Ma accade qualcosa di imprevisto. Il Presidente decide di non firmare. La legge viene così rimandata alle Camere. Ma la scadenza si avvicina e bisogna fare qualcosa. Anche in fretta. Perché bisogna spostare la proroga. Rete4 rischia di sparire. Il governo allora vara un decreto legge, grazie al quale la scadenza slitta al 30 aprile 2004.
Ma il 29 aprile 2004 viene approvata la nuova legge. Si può parlare di legittimità della norma?
Sicuramente no. Il governo non ha rispettato il concetto di pluralismo. Lo dimostra l’istituzione del Sic (Sistema integrato delle Comunicazioni). Secondo la nuova norma il tetto massimo da non superare è il 20%. Peccato che si riferisca a tutti i settori della comunicazione.
Insomma un unico soggetto può avere numerose reti televisive, giornali, case editrici, emittenti radiofoniche, siti internet, ecc. Perché il 20% del numero totale di prodotti della comunicazione è difficile da superare. Quasi impossibile.
Non a caso, la norma viene varata durante il governo Berlusconi, uno dei soggetti coinvolti nella disputa delle frequenze. Grazie al decreto legge la sua rete è salva. Può continuare a trasmettere. E senza problemi! D’altronde il proprietario ci sa fare. Con una serie di proroghe e decreti è riuscito a “monopolizzare” le frequenze radiotelevisive. Cosa importa se l’Unione Europea è intervenuta per ricevere chiarimenti sulle infrazioni della legge Gasparri. Mediaset sta rafforzando la propria posizione!
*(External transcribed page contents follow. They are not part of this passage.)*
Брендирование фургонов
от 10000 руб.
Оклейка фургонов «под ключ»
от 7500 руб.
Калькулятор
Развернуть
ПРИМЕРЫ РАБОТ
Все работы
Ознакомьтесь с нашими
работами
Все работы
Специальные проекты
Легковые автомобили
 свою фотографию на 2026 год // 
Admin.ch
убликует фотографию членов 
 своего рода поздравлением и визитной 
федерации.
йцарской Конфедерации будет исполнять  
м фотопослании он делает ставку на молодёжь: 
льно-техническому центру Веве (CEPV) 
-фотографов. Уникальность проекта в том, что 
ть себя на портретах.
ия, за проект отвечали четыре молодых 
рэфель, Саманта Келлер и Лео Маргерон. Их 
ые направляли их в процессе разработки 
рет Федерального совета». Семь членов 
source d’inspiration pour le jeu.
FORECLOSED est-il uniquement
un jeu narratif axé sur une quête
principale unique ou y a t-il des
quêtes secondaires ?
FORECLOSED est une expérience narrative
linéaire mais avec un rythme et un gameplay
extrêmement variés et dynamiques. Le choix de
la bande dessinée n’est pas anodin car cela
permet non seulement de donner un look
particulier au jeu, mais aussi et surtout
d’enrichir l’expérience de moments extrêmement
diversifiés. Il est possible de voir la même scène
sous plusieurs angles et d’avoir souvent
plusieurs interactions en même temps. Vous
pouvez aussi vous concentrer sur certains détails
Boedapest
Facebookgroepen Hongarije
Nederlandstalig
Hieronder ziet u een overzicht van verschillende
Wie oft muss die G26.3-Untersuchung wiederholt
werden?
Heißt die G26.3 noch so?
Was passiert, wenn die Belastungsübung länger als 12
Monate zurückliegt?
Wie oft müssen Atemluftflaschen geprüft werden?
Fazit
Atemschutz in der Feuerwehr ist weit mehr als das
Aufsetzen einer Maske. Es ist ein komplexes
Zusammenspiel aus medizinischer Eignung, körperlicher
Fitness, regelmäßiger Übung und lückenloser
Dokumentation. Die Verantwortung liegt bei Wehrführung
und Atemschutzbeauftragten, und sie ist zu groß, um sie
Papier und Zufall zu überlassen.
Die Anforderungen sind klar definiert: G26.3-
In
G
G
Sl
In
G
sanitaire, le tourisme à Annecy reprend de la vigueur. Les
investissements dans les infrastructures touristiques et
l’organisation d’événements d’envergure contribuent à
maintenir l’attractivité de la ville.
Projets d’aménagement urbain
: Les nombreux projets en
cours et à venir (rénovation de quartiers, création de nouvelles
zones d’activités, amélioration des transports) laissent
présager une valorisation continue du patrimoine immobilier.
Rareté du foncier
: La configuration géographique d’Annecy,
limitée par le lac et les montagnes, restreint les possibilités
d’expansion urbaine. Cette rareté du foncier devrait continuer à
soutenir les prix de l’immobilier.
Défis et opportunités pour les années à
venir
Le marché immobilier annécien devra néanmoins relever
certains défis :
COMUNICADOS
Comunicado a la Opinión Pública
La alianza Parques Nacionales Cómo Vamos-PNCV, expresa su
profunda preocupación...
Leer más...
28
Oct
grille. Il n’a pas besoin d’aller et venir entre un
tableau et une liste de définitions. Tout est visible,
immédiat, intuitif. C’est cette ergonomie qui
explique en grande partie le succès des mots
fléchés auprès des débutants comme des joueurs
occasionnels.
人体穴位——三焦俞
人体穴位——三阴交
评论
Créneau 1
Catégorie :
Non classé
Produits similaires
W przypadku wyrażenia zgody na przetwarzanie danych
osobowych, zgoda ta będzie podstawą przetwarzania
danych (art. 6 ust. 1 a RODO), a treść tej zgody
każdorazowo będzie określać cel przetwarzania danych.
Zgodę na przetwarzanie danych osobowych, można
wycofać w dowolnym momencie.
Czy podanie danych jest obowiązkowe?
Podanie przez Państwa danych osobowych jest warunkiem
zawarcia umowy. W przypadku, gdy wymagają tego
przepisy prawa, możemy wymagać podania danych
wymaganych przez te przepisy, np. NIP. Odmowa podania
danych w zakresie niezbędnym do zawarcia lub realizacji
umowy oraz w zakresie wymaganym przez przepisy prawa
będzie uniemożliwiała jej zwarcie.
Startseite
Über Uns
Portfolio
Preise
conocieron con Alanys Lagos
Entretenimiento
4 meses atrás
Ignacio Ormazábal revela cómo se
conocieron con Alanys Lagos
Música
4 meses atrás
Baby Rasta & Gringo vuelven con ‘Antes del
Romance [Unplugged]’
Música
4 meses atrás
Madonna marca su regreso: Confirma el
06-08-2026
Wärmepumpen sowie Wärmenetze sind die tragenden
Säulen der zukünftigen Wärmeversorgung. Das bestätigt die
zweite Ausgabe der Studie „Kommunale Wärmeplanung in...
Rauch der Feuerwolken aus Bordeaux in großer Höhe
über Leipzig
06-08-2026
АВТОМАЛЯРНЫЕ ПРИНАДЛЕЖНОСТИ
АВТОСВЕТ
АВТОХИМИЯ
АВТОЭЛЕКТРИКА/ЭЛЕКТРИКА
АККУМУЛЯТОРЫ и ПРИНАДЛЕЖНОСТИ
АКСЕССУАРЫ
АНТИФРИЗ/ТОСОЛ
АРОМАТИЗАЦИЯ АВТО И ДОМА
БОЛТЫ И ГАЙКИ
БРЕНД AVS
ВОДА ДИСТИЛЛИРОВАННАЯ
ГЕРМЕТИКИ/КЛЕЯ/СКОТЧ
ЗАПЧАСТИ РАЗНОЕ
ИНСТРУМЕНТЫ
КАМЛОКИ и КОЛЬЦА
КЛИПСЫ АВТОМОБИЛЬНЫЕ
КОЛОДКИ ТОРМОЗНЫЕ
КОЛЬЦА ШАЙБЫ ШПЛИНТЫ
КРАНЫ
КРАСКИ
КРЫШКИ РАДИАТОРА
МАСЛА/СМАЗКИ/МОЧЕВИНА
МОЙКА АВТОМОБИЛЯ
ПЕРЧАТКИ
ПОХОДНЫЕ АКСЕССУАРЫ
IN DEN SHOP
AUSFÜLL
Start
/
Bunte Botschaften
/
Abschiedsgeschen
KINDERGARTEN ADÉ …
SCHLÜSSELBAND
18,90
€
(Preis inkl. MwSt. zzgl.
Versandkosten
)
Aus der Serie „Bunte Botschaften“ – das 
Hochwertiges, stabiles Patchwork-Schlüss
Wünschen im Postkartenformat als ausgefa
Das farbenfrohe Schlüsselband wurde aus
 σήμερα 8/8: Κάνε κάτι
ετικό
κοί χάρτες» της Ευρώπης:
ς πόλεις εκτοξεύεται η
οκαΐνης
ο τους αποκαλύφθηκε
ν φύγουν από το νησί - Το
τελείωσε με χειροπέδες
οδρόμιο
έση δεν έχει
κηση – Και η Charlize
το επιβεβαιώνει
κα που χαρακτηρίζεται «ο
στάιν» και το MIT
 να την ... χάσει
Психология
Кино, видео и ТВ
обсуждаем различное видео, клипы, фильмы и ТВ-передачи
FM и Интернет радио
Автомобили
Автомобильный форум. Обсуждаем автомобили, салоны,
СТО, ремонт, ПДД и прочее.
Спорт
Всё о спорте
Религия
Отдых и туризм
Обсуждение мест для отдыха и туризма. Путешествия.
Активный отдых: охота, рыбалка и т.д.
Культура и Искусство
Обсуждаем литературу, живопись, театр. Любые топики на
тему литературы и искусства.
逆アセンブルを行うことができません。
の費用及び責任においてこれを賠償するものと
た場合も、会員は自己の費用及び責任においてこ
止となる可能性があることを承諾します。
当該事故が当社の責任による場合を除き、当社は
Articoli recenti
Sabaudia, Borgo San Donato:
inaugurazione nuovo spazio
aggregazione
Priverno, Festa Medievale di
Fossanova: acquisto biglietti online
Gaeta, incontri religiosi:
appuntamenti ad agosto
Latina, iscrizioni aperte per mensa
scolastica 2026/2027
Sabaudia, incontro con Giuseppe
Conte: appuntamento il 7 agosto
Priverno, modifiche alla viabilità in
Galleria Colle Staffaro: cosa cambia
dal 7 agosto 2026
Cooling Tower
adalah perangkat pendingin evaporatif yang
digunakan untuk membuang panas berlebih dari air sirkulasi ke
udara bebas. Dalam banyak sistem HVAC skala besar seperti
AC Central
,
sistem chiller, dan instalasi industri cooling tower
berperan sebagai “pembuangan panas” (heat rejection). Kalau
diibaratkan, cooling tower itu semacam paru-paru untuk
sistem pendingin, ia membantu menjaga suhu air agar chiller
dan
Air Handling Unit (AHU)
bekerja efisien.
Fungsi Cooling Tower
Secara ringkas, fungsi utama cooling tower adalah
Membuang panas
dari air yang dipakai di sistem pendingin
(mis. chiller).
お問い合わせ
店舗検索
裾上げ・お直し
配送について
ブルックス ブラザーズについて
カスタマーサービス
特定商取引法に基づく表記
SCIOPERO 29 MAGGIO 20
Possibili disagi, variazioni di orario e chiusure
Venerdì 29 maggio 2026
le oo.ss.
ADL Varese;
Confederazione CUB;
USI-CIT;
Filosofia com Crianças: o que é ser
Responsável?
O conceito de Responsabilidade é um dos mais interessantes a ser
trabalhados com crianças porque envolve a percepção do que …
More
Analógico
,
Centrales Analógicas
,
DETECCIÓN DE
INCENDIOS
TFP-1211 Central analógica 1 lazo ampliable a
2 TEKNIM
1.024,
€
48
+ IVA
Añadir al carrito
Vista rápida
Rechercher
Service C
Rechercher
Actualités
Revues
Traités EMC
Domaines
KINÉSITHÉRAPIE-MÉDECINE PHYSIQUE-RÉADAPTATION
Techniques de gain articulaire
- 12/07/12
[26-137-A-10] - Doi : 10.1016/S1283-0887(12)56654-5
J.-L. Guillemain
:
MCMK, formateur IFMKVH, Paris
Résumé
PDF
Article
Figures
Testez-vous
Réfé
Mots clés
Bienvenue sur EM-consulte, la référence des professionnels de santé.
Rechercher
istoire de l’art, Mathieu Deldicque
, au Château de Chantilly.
Purtroppo la legge presenta altri limiti. Incentiva la pubblicità televisiva a scapito di quella sulla stampa; non fissa nessuna data di scadenza per la realizzazione del digitale terrestre. Forse solo nel 2012 la televisione italiana passerà dall’analogico al digitale. In fondo, siamo sempre in Italia. Il paese delle meraviglie!